# Prompt:
Your answer must be every line of the data that holds the string "可愛くてごめん".

# Information provided:
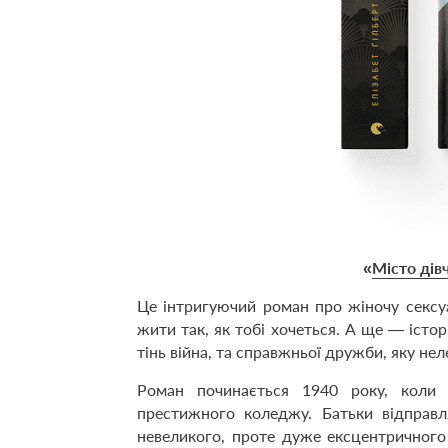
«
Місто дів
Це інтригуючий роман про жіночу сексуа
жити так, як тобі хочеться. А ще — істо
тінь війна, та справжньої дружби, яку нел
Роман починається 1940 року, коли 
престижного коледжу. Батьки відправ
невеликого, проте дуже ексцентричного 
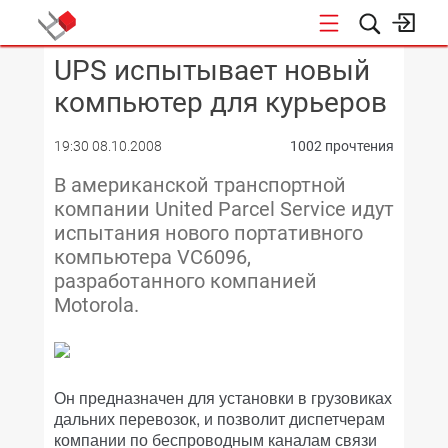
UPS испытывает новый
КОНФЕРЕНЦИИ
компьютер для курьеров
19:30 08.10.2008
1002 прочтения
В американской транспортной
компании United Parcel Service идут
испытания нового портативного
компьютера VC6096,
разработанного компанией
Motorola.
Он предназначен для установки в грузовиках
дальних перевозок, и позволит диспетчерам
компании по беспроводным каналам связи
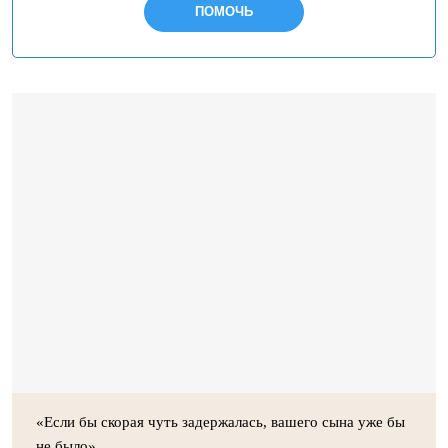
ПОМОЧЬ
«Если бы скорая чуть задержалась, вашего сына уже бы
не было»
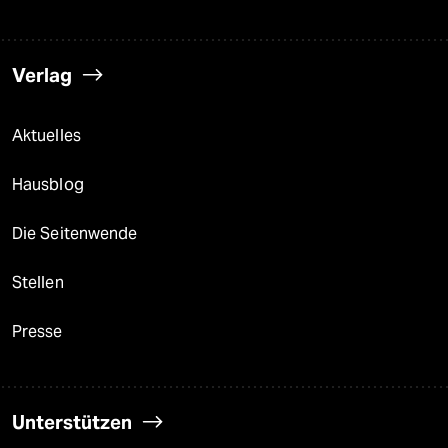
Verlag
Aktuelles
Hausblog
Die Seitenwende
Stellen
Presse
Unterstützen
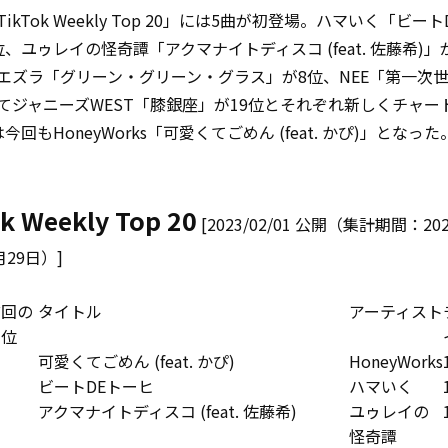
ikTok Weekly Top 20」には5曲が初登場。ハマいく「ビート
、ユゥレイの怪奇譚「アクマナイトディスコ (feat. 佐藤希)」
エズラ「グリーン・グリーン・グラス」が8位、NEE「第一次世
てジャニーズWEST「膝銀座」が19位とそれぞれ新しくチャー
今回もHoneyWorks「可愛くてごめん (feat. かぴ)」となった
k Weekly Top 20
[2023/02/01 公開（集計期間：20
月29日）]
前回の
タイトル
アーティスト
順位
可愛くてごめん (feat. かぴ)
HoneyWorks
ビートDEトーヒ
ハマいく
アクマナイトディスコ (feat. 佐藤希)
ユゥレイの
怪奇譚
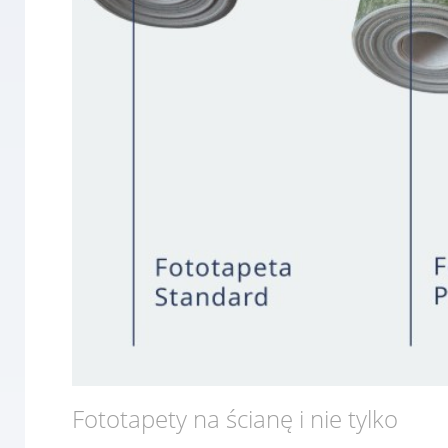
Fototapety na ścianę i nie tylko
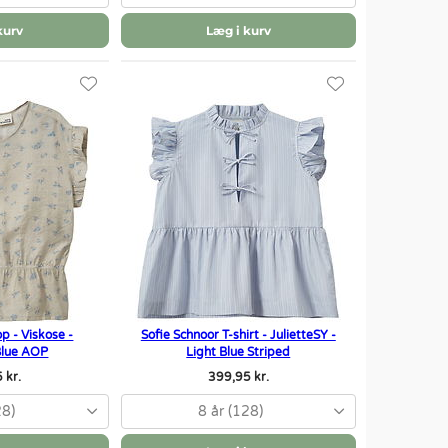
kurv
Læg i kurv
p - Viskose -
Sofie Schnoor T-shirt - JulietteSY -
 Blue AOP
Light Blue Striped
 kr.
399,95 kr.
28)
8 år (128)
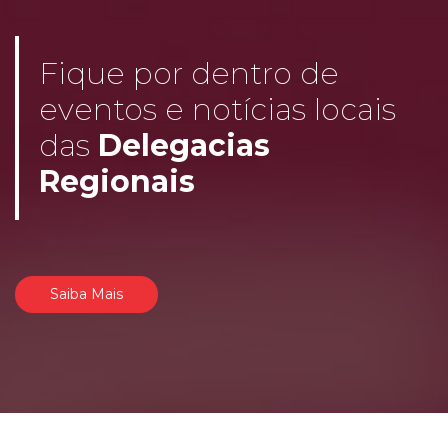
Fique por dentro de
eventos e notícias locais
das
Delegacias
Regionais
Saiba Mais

# Final answer:
今回もHoneyWorks「可愛くてごめん (feat. かぴ)」となった
可愛くてごめん (feat. かぴ)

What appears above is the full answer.